> [WHAT THE TASK ASKS]
Only the line containing "Endpflegestelle" and the lines after it, through the end of the data below, are to be returned, each exactly as it stands.

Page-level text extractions

---------------

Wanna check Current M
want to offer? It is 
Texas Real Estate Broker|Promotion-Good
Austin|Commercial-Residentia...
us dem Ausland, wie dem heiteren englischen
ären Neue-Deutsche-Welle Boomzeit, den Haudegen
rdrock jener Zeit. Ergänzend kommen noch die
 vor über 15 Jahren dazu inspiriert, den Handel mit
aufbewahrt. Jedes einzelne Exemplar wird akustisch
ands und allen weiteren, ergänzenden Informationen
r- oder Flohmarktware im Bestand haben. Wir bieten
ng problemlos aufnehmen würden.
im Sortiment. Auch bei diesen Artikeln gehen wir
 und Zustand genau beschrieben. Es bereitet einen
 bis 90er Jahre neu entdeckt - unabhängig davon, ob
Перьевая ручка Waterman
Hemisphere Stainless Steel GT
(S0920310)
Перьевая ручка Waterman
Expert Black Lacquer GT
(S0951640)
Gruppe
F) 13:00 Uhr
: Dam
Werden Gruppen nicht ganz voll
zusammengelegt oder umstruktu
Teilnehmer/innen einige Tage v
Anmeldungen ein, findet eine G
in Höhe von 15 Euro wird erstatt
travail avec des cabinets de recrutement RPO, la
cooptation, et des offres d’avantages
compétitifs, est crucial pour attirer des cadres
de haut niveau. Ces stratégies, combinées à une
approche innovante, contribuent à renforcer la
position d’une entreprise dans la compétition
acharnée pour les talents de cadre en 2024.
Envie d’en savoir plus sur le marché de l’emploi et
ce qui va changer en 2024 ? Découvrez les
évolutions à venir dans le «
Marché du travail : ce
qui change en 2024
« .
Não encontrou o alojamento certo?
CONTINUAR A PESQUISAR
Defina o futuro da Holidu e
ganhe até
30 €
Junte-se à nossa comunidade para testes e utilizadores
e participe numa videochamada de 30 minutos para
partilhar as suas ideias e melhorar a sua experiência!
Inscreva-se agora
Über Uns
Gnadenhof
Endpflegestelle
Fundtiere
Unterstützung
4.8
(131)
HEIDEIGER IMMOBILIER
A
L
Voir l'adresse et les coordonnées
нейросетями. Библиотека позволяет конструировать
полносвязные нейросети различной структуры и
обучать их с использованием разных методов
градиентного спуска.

---------------

> [RESULT OF THE EXERCISE]
Endpflegestelle
Fundtiere
Unterstützung
4.8
(131)
HEIDEIGER IMMOBILIER
A
L
Voir l'adresse et les coordonnées
нейросетями. Библиотека позволяет конструировать
полносвязные нейросети различной структуры и
обучать их с использованием разных методов
градиентного спуска.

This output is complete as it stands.